■ Exercise aim: Lines holding the word "Sunday" must be located in the listing below and copied.

■ Information provided:
————

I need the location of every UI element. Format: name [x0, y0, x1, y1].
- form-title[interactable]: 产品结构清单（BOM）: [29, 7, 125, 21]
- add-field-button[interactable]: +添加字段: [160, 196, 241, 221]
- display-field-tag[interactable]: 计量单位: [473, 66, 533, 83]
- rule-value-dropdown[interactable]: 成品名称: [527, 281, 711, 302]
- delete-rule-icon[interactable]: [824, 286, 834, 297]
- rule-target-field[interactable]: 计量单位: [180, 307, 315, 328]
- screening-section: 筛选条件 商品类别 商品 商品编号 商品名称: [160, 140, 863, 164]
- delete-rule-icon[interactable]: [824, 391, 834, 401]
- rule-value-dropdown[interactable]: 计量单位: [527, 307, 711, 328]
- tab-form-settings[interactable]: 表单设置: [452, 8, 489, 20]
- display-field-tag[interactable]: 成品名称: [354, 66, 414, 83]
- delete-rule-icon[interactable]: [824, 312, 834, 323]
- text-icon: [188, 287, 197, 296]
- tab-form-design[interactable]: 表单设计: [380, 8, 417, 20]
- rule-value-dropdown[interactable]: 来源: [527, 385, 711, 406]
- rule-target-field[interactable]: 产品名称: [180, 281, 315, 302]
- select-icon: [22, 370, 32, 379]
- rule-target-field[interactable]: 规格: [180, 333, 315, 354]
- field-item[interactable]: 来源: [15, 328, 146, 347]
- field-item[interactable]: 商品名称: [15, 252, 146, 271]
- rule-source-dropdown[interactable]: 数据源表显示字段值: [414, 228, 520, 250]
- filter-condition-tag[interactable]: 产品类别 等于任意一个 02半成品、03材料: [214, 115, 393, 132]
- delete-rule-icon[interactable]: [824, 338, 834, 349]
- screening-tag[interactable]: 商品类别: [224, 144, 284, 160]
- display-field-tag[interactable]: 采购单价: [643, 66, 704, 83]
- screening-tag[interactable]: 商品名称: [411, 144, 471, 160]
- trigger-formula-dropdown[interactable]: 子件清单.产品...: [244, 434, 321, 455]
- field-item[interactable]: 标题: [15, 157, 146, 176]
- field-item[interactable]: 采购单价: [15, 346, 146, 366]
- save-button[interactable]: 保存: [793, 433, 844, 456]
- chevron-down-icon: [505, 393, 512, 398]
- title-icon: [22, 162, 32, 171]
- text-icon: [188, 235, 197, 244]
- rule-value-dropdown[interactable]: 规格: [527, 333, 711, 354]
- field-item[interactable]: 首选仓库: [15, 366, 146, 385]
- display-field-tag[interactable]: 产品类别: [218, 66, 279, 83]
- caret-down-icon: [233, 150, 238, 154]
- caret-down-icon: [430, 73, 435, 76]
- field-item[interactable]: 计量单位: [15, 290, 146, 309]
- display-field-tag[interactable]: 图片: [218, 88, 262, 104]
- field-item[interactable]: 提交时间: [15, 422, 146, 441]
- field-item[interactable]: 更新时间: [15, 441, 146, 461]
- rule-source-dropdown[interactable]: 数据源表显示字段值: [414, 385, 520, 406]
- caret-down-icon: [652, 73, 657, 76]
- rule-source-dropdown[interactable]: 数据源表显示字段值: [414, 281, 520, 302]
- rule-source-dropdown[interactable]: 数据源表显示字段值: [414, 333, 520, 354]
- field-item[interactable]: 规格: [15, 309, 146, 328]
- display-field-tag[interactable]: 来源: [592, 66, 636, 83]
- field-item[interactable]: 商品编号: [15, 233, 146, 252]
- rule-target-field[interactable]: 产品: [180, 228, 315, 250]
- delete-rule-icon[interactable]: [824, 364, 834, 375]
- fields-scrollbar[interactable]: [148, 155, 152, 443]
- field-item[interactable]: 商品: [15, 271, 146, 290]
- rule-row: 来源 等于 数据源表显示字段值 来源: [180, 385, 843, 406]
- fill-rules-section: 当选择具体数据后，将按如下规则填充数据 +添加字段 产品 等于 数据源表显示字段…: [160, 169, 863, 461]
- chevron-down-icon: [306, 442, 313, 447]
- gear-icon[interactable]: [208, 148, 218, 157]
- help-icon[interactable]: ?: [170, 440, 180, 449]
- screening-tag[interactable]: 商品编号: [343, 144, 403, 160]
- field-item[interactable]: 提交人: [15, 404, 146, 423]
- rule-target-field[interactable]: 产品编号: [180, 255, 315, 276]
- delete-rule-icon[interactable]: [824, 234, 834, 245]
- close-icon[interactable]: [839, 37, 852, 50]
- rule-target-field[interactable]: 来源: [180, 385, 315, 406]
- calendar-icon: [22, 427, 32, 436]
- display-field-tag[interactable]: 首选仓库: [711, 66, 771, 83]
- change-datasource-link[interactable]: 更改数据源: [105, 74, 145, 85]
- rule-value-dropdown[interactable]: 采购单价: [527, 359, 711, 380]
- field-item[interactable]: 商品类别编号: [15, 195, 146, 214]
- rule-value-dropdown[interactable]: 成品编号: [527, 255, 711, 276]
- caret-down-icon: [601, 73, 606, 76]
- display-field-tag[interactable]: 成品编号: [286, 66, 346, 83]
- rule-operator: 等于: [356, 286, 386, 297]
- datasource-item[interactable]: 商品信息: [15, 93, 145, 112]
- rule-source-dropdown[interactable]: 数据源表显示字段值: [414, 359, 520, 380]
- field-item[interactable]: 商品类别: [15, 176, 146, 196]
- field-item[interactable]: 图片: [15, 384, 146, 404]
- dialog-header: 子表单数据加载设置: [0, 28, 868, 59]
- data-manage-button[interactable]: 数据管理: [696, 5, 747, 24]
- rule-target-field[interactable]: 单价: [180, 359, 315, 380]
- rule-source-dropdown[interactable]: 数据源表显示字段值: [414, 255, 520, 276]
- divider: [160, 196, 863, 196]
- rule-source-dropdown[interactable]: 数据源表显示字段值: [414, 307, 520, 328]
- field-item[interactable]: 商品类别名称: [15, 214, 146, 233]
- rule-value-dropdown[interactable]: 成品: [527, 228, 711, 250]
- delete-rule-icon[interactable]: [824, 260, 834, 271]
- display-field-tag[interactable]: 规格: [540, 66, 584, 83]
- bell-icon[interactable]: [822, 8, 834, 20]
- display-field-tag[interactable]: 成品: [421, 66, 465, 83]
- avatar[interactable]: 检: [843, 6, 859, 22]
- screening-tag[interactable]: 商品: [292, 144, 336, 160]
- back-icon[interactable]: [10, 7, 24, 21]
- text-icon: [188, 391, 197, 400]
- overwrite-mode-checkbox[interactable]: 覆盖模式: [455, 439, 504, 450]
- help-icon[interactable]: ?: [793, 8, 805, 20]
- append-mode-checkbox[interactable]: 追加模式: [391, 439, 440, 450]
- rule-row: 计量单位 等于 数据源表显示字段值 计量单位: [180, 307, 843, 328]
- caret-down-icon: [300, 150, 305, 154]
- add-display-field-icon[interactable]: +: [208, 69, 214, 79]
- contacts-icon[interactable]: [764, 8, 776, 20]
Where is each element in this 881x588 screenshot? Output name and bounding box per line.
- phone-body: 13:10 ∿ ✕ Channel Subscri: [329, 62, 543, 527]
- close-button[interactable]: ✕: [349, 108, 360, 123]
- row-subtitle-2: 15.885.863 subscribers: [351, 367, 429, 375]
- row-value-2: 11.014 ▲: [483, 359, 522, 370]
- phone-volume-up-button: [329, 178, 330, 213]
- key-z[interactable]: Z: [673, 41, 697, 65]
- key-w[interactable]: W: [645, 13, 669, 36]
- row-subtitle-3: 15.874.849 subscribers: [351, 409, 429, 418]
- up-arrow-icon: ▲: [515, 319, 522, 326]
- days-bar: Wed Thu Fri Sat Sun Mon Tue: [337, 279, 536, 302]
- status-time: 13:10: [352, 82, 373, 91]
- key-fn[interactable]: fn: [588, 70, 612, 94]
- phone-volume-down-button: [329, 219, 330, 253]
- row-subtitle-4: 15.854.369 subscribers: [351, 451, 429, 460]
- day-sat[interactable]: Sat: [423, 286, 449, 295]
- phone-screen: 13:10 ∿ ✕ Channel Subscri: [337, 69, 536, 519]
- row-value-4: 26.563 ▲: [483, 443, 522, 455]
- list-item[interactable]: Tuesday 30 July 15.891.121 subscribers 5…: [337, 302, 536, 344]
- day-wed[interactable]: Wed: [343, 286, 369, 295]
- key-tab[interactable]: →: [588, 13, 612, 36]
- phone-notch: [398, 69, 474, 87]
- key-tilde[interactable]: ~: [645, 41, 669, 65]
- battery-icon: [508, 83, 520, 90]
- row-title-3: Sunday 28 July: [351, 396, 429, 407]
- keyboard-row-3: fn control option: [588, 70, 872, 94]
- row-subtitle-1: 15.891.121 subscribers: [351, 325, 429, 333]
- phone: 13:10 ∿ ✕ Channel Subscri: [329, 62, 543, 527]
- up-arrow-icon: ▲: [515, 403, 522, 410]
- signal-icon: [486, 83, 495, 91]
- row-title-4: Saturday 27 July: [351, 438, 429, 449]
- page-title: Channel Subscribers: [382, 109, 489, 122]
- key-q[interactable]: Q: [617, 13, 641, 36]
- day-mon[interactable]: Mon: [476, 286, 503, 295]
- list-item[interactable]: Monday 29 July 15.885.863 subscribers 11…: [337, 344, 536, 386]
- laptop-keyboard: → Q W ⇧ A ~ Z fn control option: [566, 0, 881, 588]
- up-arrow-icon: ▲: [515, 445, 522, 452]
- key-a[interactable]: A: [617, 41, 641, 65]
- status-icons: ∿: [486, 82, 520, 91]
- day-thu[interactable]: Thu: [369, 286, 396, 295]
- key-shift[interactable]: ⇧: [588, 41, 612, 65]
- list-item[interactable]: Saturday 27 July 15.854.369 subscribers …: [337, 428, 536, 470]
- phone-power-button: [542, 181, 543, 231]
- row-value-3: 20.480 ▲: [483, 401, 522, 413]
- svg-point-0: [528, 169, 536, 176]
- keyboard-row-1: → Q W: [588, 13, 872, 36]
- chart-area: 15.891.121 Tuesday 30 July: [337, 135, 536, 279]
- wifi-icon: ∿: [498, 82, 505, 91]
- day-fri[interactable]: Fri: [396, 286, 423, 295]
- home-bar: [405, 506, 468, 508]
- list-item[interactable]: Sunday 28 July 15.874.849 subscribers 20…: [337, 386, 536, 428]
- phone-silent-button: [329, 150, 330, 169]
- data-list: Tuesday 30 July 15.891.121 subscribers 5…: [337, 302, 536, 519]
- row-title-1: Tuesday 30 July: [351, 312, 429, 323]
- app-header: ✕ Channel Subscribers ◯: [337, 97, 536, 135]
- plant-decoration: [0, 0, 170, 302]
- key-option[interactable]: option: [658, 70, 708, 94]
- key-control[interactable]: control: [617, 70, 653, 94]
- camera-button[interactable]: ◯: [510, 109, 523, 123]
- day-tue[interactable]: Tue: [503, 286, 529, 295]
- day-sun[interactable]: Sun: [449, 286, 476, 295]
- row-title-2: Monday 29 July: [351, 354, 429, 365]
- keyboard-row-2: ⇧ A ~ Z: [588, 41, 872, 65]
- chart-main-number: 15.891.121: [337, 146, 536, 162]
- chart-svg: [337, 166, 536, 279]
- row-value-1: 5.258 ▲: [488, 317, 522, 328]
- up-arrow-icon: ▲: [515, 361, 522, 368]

————

■ Response box:
- row-title-3: Sunday 28 July: [351, 396, 429, 407]
- list-item[interactable]: Sunday 28 July 15.874.849 subscribers 20…: [337, 386, 536, 428]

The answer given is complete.